# Task prompt:
From the listing below, copy only the lines from the line that contains "配送・送料について (222, 2507)" to the line that contains "ホーム (196, 374)", counting those two lines as part of the copy.

# Records for processing:
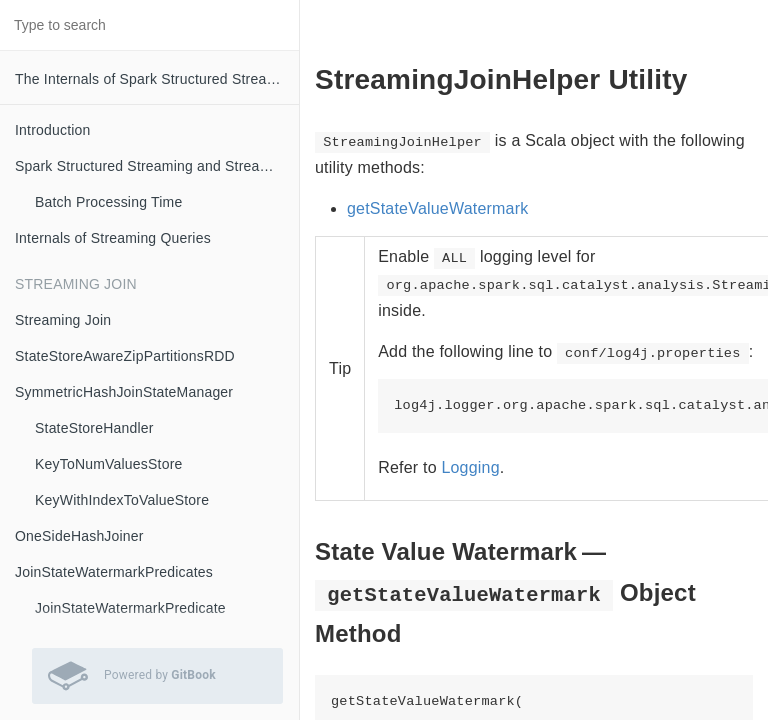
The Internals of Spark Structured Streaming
--
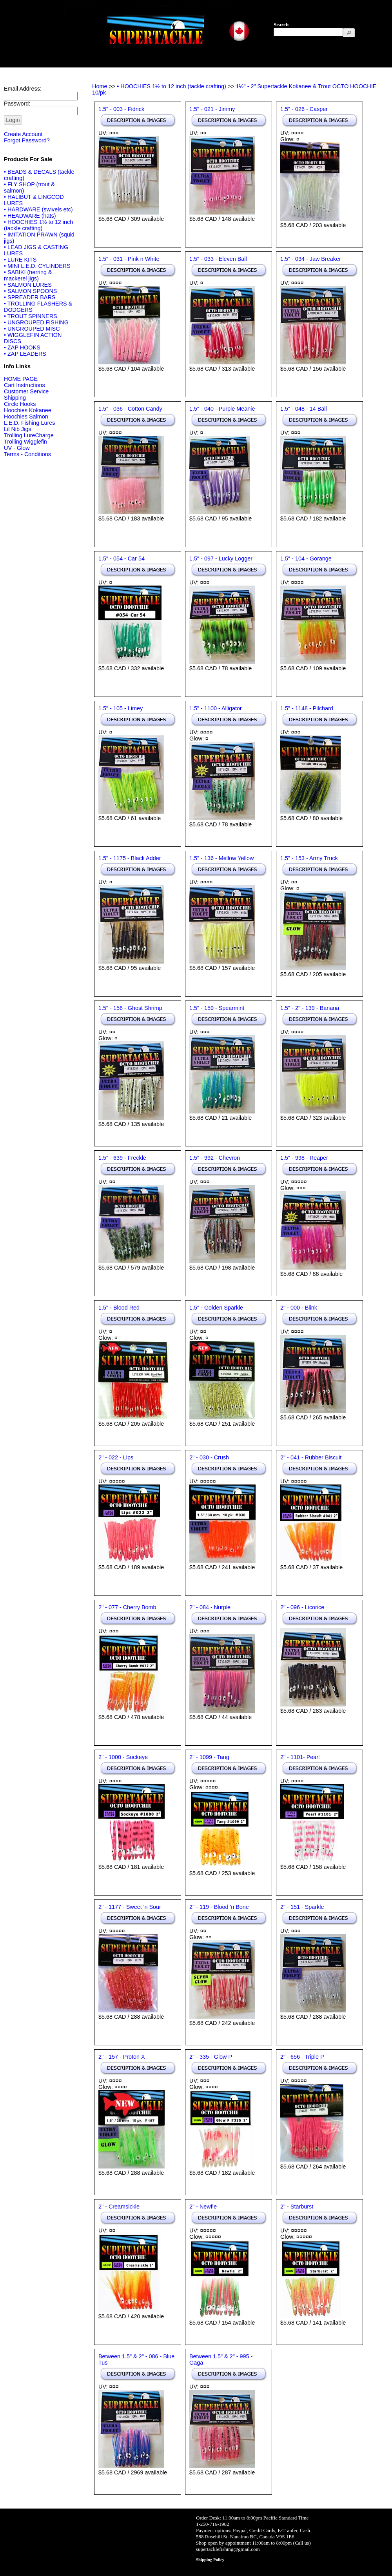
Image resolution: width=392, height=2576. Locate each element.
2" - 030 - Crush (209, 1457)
* * *
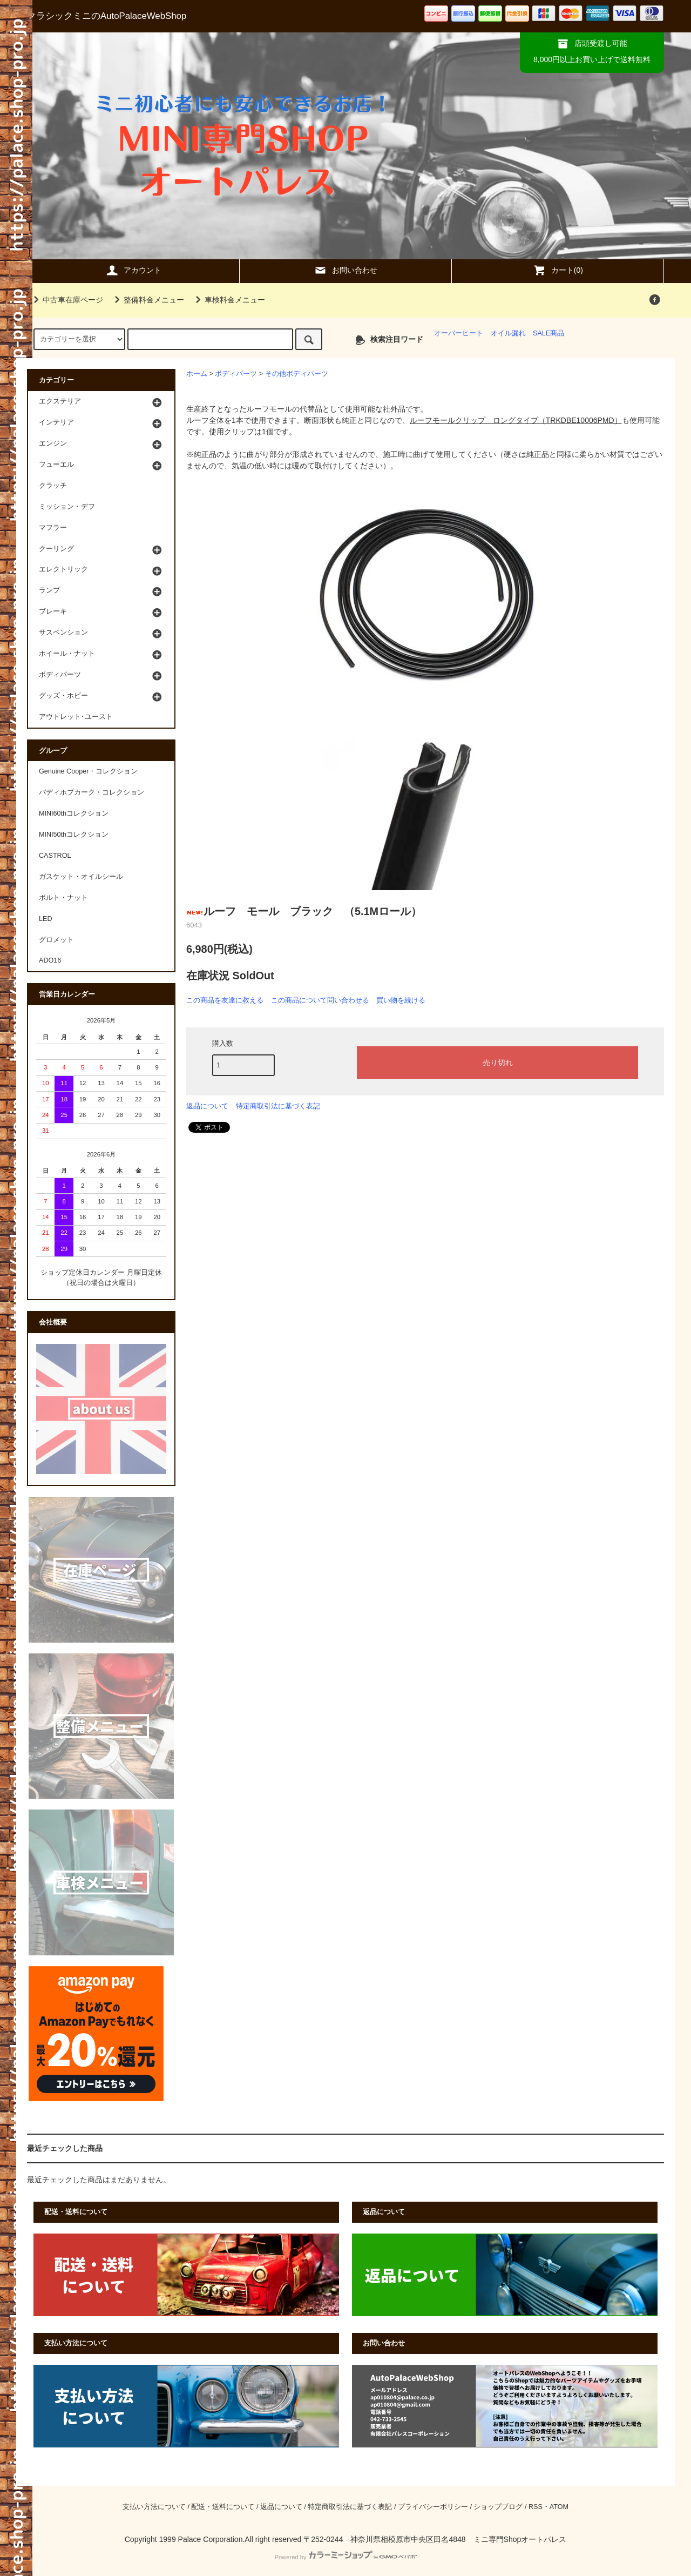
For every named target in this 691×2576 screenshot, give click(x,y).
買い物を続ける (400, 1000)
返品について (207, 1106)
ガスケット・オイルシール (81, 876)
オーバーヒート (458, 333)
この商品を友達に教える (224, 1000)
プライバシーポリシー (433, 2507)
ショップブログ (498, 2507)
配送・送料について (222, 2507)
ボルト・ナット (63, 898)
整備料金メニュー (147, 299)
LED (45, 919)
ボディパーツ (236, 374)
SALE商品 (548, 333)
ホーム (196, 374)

# Completed task:
配送・送料について (222, 2507)
ボルト・ナット (63, 898)
整備料金メニュー (147, 299)
LED (45, 919)
ボディパーツ (236, 374)
SALE商品 (548, 333)
ホーム (196, 374)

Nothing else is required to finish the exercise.